Aligning to unique regions

Post updated on the 10th September 2013 after receiving input from the author of LAST

I’ve been interested in aligning reads to the repetitive portion of the human genome; in this post I’ll look into how well different short read alignment programs perform when aligning to unique regions of the genome. Firstly to find unique regions in the genomes, I will use the CRG mappability track “wgEncodeCrgMapabilityAlign36mer.bigWig”, which is available from the UCSC Genome Browser page. Have a look at my post on the ENCODE mappability tracks for more background information.

#the extremely useful stats program is available
#https://github.com/arq5x/filo
cat wgEncodeCrgMapabilityAlign36mer.bedGraph | awk '$4 == 1 {print $3-$2}' | stats
Total lines:            15365566
Sum of lines:           2176355877
Ari. Mean:              141.638510224745
Geo.

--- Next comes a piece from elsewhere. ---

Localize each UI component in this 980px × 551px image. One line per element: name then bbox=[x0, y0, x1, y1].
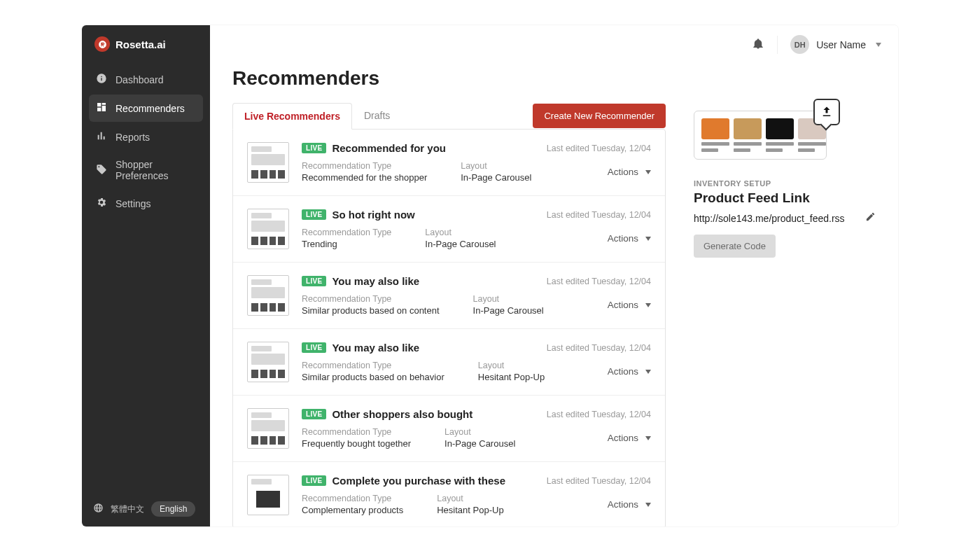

Mean:              15.0511330575994
Median:                 12
Mode:                   1 (N=1862327)
Anti-Mode:              6344 (N=1)
Minimum:                1
Maximum:                30513
Variance:               266606.806747189
StdDev:                 516.339817123558

From the above we see that:

  1. The longest stretch of unique nucleotides is 30513 + 35 bp
  2. The average length (arithmetic mean) of all unique regions is 142 + 35 bp
  3. There were 15,365,566 unique regions of variable length

I’m going to take unique regions that are longer than a certain number of bp and generate reads from these regions.

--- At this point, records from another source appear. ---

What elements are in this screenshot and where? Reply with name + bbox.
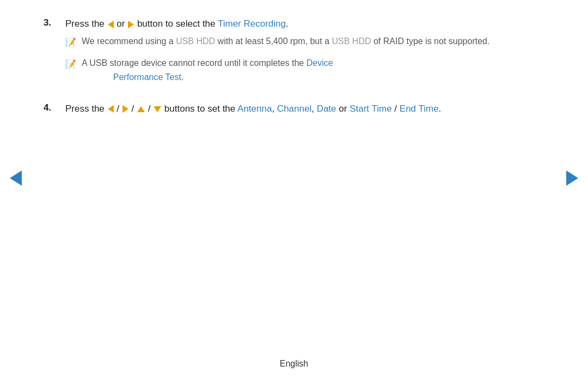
step4-down-arrow-icon (154, 106, 161, 112)
step-4-content: Press the / / / buttons to set the Anten… (65, 101, 544, 116)
step-3-item: 3. Press the or button to select the Tim… (44, 16, 544, 92)
note-2-block: 📝 A USB storage device cannot record unt… (65, 56, 544, 85)
timer-recording-link[interactable]: Timer Recording (218, 19, 286, 29)
note-1-block: 📝 We recommend using a USB HDD with at l… (65, 34, 544, 50)
date-link[interactable]: Date (317, 103, 336, 114)
channel-link[interactable]: Channel (277, 103, 311, 114)
step-4-text: Press the / / / buttons to set the Anten… (65, 103, 441, 114)
step-3-content: Press the or button to select the Timer … (65, 16, 544, 92)
note-2-text: A USB storage device cannot record until… (82, 56, 333, 85)
nav-left-arrow-icon (10, 170, 22, 186)
step-4-number: 4. (44, 101, 65, 113)
note-1-text: We recommend using a USB HDD with at lea… (82, 34, 489, 48)
end-time-link[interactable]: End Time (400, 103, 439, 114)
step-3-button-text: button to select the (137, 19, 218, 29)
note-2-period: . (181, 72, 183, 82)
step4-slash2: / (131, 103, 136, 114)
note-1-middle: with at least 5,400 rpm, but a (218, 36, 329, 46)
note-2-before: A USB storage device cannot record until… (82, 58, 304, 68)
nav-next-button[interactable] (566, 169, 578, 186)
right-arrow-icon (128, 21, 134, 28)
footer-language: English (280, 359, 308, 369)
usb-hdd-1: USB HDD (176, 36, 215, 46)
language-label: English (280, 359, 308, 368)
step-4-period: . (439, 103, 442, 114)
step4-right-arrow-icon (122, 105, 128, 113)
antenna-link[interactable]: Antenna (237, 103, 272, 114)
step4-slash3: / (148, 103, 153, 114)
step-3-text: Press the or button to select the Timer … (65, 19, 289, 29)
step4-left-arrow-icon (108, 105, 114, 113)
start-time-link[interactable]: Start Time (350, 103, 391, 114)
step-4-or: or (339, 103, 350, 114)
step-3-period: . (286, 19, 289, 29)
step-4-buttons-text: buttons to set the (164, 103, 237, 114)
nav-right-arrow-icon (566, 170, 578, 186)
step-3-number: 3. (44, 16, 65, 28)
step-4-item: 4. Press the / / / buttons to set the An… (44, 101, 544, 116)
note-1-after: of RAID type is not supported. (373, 36, 489, 46)
nav-previous-button[interactable] (10, 169, 22, 186)
main-content: 3. Press the or button to select the Tim… (0, 0, 588, 116)
step-3-press-the: Press the (65, 19, 105, 29)
step4-slash1: / (117, 103, 121, 114)
step-4-slash-end: / (394, 103, 399, 114)
note-1-icon: 📝 (65, 35, 82, 50)
step-4-press-the: Press the (65, 103, 105, 114)
step-3-or: or (117, 19, 125, 29)
left-arrow-icon (108, 21, 114, 28)
note-1-before: We recommend using a (82, 36, 174, 46)
usb-hdd-2: USB HDD (332, 36, 371, 46)
notes-container: 📝 We recommend using a USB HDD with at l… (65, 34, 544, 84)
note-2-icon: 📝 (65, 57, 82, 71)
step4-up-arrow-icon (137, 106, 145, 112)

cat wgEncodeCrgMapabilityAlign36mer.bedGraph | awk '$4 == 1 && $3-$2>500 {OFS="\t"; print $1, $2, $3}' | wc
1027631 3082893 24586059

cat wgEncodeCrgMapabilityAlign36mer.bedGraph | awk '$4 == 1 && $3-$2>1000 {OFS="\t"; print $1, $2, $3}' | wc
 604130 1812390 14459696

cat wgEncodeCrgMapabilityAlign36mer.bedGraph | awk '$4 == 1 && $3-$2>1000 {OFS="\t"; print $1, $2, $3}' > wgEncodeCrgMapabilityAlign36mer_unique_1kb.bed

fastaFromBed -fi ~/genome/hg19.fa -bed wgEncodeCrgMapabilityAlign36mer_unique_1kb.bed -fo wgEncodeCrgMapabilityAlign36mer_unique_1kb.fa

#generate 1 million 36 bp reads from these unique regions
#dwgsim also simulates error rates and mutations by default
dwgsim -1 36 -2 0 -N 1000000 wgEncodeCrgMapabilityAlign36mer_unique_1kb.fa read

#how many random reads were generated?
cat read.bwa.read1.fastq | grep "@rand" | wc
  50859   50859 1729206

First let’s align using BWA

bwa aln -t 8 -n 2 hg19.fa read.bwa.read1.fastq > read.bwa.read1.sai
bwa samse hg19.fa read.bwa.read1.sai read.bwa.read1.fastq > read.bwa.read1.sam
samtools view -S -b read.bwa.read1.sam > read.bwa.read1.bam
samtools sort read.bwa.read1.bam read.bwa.read1_sorted

samtools flagstat read.bwa.read1.fastq_sorted.bam
1000000 + 0 in total (QC-passed reads + QC-failed reads)
0 + 0 duplicates
912880 + 0 mapped (91.29%:nan%)
0 + 0 paired in sequencing
0 + 0 read1
0 + 0 read2
0 + 0 properly paired (nan%:nan%)
0 + 0 with itself and mate mapped
0 + 0 singletons (nan%:nan%)
0 + 0 with mate mapped to a different chr
0 + 0 with mate mapped to a different chr (mapQ>=5)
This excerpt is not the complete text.